Problem: In the lines below, count those containing the word "mystères" and give the number alone.

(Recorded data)
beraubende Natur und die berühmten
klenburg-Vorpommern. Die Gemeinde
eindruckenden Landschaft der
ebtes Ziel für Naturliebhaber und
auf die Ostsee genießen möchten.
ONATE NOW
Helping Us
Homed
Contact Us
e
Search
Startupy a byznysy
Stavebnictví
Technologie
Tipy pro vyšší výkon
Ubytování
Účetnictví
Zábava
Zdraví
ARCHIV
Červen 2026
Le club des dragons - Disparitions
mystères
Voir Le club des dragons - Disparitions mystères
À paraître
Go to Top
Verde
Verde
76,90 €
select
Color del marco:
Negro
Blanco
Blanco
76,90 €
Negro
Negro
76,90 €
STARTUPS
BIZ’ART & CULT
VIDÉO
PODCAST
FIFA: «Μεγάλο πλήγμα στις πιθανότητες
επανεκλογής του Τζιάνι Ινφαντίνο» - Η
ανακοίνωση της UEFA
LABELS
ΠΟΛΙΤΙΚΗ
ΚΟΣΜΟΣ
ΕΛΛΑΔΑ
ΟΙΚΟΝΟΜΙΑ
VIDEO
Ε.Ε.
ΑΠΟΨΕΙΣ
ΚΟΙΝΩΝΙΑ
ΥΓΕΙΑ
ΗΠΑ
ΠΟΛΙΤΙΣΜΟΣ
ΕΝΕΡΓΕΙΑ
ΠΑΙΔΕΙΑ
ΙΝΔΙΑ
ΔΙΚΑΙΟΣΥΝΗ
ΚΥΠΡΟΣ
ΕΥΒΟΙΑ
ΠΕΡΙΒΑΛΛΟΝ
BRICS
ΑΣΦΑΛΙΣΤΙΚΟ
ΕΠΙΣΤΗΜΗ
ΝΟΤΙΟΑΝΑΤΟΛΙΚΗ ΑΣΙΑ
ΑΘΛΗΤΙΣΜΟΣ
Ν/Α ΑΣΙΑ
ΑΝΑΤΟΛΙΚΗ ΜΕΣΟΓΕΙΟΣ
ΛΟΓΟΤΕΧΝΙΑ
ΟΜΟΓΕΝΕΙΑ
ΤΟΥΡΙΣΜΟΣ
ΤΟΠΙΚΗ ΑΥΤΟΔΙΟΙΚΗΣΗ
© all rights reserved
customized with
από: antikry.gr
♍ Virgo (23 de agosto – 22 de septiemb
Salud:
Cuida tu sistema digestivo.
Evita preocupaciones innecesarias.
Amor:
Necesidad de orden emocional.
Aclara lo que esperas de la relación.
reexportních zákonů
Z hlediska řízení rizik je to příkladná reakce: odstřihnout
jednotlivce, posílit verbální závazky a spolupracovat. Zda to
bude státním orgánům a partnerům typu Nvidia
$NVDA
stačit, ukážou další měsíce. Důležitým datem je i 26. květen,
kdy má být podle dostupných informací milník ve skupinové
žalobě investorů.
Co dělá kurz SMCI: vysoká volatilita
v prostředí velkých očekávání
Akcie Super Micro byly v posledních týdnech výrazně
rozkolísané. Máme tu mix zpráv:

Task solution: 2